Stata handles factor (categorical) variables elegantly. You can prefix a variable with i. to specify indicators for each level (category) of the variable. You can put a # between two variables to create an interaction–indicators for each combination of the categories of the variables. You can put ## instead to specify a full factorial of the variables—main effects for each variable and an interaction. If you want to interact a continuous variable with a factor variable, just prefix the continuous variable with c.. You can specify up to eight-way interactions.

 

 

We run a linear regression of cholesterol level on a full factorial of age group and whether the person smokes along with a continuous body mass index (bmi) and its interaction with whether the person smokes.

 

. regress cholesterol i.smoker##agegrp bmi i.smoker#c.bmi

 

Source     SS                                          df                                   MS Number of obs = 4,049
F(9, 4039) = 15.30
Model   137.845627                           9                              15.3161808 Prob > F = 0.0000
Residual   4044.55849                       4,039                         1.0013762 R-squared = 0.0330
Adj R-squared = 0.0308
Total   4182.40412                       4,048                         1.0332026 Root MSE = 1.0007

 

cholesterol Coef.                 Std.
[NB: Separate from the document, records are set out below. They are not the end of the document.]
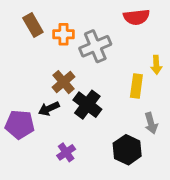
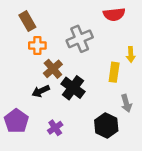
orange cross: (63, 34) -> (37, 45), moved
purple pentagon: (20, 124) -> (16, 121), moved, turned 30

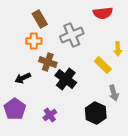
brown rectangle: (27, 21) -> (40, 19), moved
brown cross: (53, 69) -> (48, 62), turned -30
yellow rectangle: (114, 72) -> (103, 65), turned -54
black arrow: (41, 91) -> (23, 78), moved

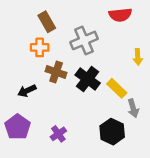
yellow rectangle: (103, 65) -> (117, 88), moved
black cross: (66, 79) -> (88, 79), moved

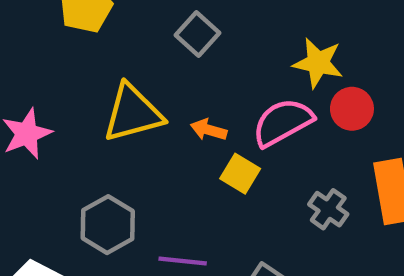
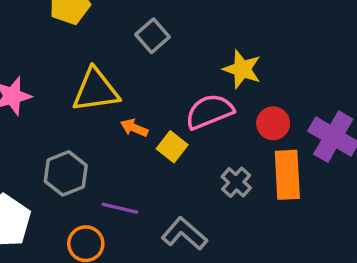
red circle: (352, 109) -> (273, 123), moved
orange arrow: (209, 130) -> (134, 128), moved

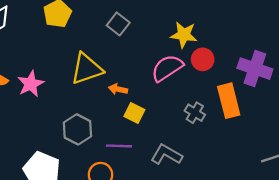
red circle: (273, 123) -> (203, 59), moved
yellow square: (172, 147) -> (134, 113), moved

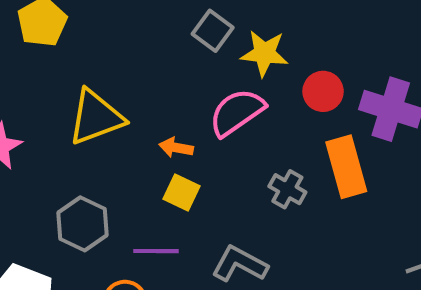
gray square: (118, 24) -> (213, 31), moved
red circle: (203, 59) -> (323, 91), moved
orange arrow: (118, 89) -> (176, 148), moved

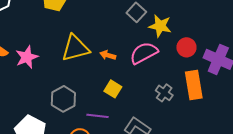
orange arrow: (176, 148) -> (108, 55), moved

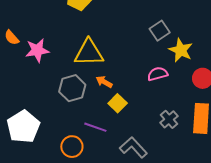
pink semicircle: (144, 53) -> (158, 74), size x0.7
orange arrow: (108, 55) -> (104, 82), moved
gray hexagon: (63, 99) -> (72, 88), moved

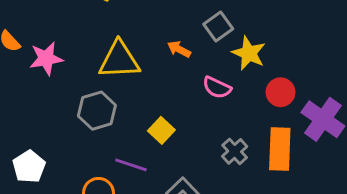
pink semicircle: (158, 74) -> (217, 88), turned -138
orange arrow: (104, 82) -> (179, 49), moved
white pentagon: (23, 127) -> (29, 167), size x0.7

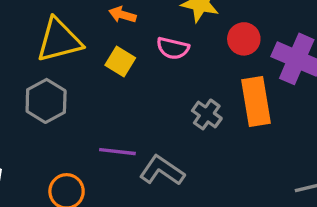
yellow square: (161, 130) -> (120, 61), moved
purple line: (131, 165) -> (117, 152), moved

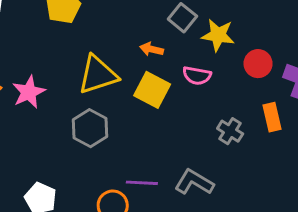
yellow square: (120, 61) -> (152, 90), size x1.4
orange rectangle: (256, 101) -> (272, 117), size x0.7
purple line: (117, 152) -> (142, 183), moved

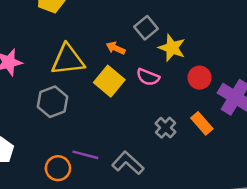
orange rectangle: (272, 117) -> (202, 123), turned -40

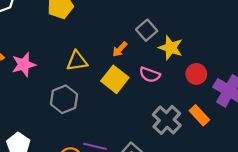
orange arrow: (116, 48) -> (120, 49), turned -70
yellow triangle: (68, 60) -> (77, 61), size x0.7
gray cross: (166, 128) -> (167, 120), size x1.5

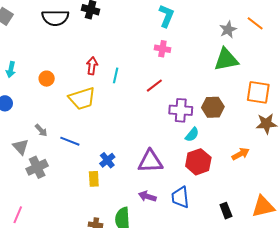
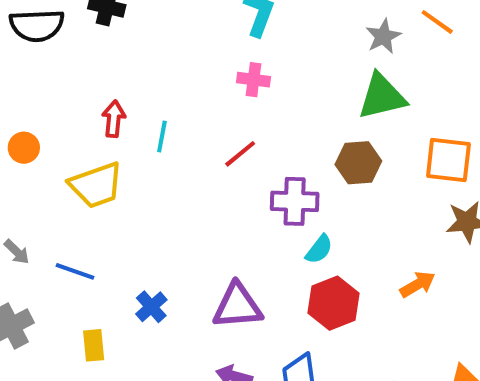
brown hexagon: (213, 107) -> (358, 163), moved
yellow rectangle: (94, 179) -> (94, 345), moved

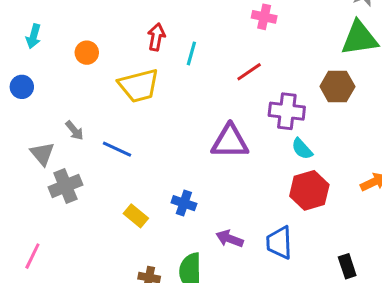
cyan semicircle: (319, 249) -> (302, 149), turned 95
purple triangle: (237, 306) -> (230, 142), moved
blue cross: (151, 307) -> (184, 203), moved, turned -35
yellow rectangle: (94, 345) -> (136, 216), moved, turned -50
Err.               t                  P>|t|                             [95% Conf. Interval]
smoker
smoker -.7699108          .337665          -2.28             0.023                           -1.431921              -.1079012
agegrp
45-49 .1554985           .0620537        2.51               0.012                            .0338391                 .2771579
50-54 .1838839          .0618467         2.97              0.003                           .0626303                 .3051375
55-59 .1746813           .0763244        2.29              0.022                            .0250433                 .3243193
smoker# agegrp
smoker # 45-49 -.118553            .1367914       -0.87               0.386                            -.3867396                .1496336
smoker # 50-54 -.1332379         .1363604       -0.98                0.329                             -.4005796               .1341038
smoker # 55-59 -.2466412         .1717679        -1.44                 0.151                              -.5834009              .0901185
bmi .0253916          .0059336       4.28                 0.000                            .0137585                 .0370246
smoker#c.bmi
smoker .0501707          .0129223        3.88               0.000                             .0248358                 .0755055
_cons 5.437234          .1520921        35.75              0.000                              5.139049                  5.735418

 

We could have used parenthesis binding, to type the same model more briefly:

 

. regress cholesterol smoker##(agegrp c.bmi)

 

Base levels can be changed on the fly: i.agegrp uses the default base level of 1, whereas b3.agegrp makes 3 the base level.

 

The level indicator variables are not created in your dataset, saving lots of space.

 

Factor variables are integrated deeply into Stata’s processing of variable lists, providing a consistent way of interacting with both estimation and postestimation commands.